Второй раздел И[стории]. Б[олезни]. содержит данные о заболевании, жалобы больного, сведения о проявлении болезни в прошлом (анамнез болезни), условиях жизни, состоянии здоровья родственников, результаты объективного исследования больного по отдельным системам и органам, специальных лабораторных исследованиях, проведенных в первые 1–2 дня с момента поступления и послуживших для установления предварительного диагноза…
В 1887–1892 годы доктор Зигмунд Фрейд продолжает принимать больных неврастенией или тех, кто считал, что он ею болен. В большинстве своем, как уже говорилось, это были женщины, и по мере роста популярности молодого врача его пациентки становились всё богаче. В 1888 году одной из таких пациенток стала жена банкира Анна фон Либен, которую позже в «Этюдах об истерии» Фрейд назвал Цецилией М.
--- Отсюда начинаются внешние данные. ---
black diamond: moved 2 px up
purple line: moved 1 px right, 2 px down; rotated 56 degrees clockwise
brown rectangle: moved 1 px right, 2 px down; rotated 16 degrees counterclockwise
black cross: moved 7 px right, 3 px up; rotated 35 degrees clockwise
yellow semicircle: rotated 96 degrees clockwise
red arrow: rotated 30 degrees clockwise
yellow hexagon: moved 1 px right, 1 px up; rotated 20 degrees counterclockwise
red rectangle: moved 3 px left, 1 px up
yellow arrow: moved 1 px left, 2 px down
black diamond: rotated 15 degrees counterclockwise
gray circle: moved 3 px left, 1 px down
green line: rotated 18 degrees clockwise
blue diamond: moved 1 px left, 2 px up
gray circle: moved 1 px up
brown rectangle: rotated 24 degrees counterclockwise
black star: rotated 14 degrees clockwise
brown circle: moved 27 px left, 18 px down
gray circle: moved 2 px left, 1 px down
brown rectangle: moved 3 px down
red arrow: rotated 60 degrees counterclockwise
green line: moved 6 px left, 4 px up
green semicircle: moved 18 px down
Вероятно, Фрейд и Брейер познакомились с Анной на одном из устраиваемых ею светских коктейлей, на которые в числе прочих приглашались и модные врачи. Видимо, Анна фон Либен поначалу обратилась за помощью к более опытному и известному Брейеру, но тот (возможно, опасаясь повторения истории с Бертой Паппенгейм) поспешил передать ее Фрейду, оставив за собой роль «старшего», консультирующего партнера. И Брейера можно было понять: госпожа фон Либен требовала к себе врача едва ли не ежедневно, а то и по несколько раз на дню. Словом, налицо была не невралгия, как поначалу предположил Брейер, а самая что ни на есть, с точки зрения Фрейда, типичная истерия со всеми характерными симптомами: «галлюцинации, боли, спазмы, долгие напыщенные речи».
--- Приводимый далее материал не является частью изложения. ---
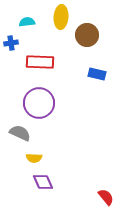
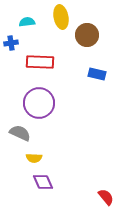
yellow ellipse: rotated 15 degrees counterclockwise
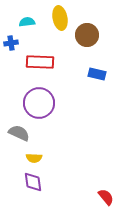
yellow ellipse: moved 1 px left, 1 px down
gray semicircle: moved 1 px left
purple diamond: moved 10 px left; rotated 15 degrees clockwise
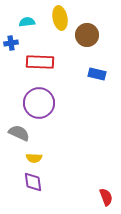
red semicircle: rotated 18 degrees clockwise
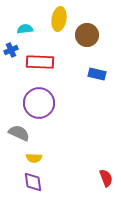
yellow ellipse: moved 1 px left, 1 px down; rotated 20 degrees clockwise
cyan semicircle: moved 2 px left, 7 px down
blue cross: moved 7 px down; rotated 16 degrees counterclockwise
red semicircle: moved 19 px up
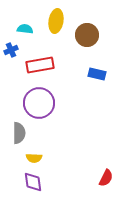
yellow ellipse: moved 3 px left, 2 px down
cyan semicircle: rotated 14 degrees clockwise
red rectangle: moved 3 px down; rotated 12 degrees counterclockwise
gray semicircle: rotated 65 degrees clockwise
red semicircle: rotated 48 degrees clockwise
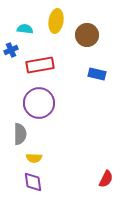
gray semicircle: moved 1 px right, 1 px down
red semicircle: moved 1 px down
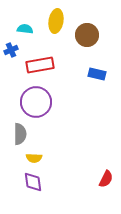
purple circle: moved 3 px left, 1 px up
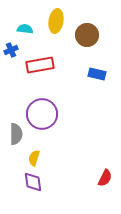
purple circle: moved 6 px right, 12 px down
gray semicircle: moved 4 px left
yellow semicircle: rotated 105 degrees clockwise
red semicircle: moved 1 px left, 1 px up
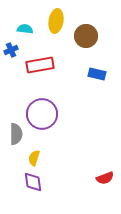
brown circle: moved 1 px left, 1 px down
red semicircle: rotated 42 degrees clockwise
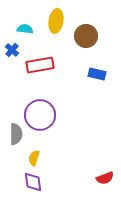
blue cross: moved 1 px right; rotated 24 degrees counterclockwise
purple circle: moved 2 px left, 1 px down
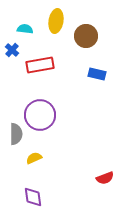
yellow semicircle: rotated 49 degrees clockwise
purple diamond: moved 15 px down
Фрейд лечил Анну фон Либен всё тем же гипнозом (которым он, по общему мнению, владел крайне слабо), электротерапией, гидротерапией, а также, возможно, морфием. Во всяком случае, иначе трудно понять, почему после того как Брейер и Фрейд наотрез отказались выписать ей «лекарство», у Анны начались галлюцинации, во время которых она увидела их обоих повешенными на дереве — это и в самом деле похоже на мстительный бред наркоманки, которой отказали в наркотике. Но главное заключалось в том, что, выслушивая «долгие напыщенные речи» фон Либен, после которых, как и в случае с Паппенгейм, наблюдалось облегчение состояния, Фрейд вновь убедился, что во время такого свободного словоизлияния можно немало узнать об источниках психологических травм пациента. Это, в свою очередь, было чрезвычайно важным шагом вперед в заложении основы будущего метода свободных ассоциаций.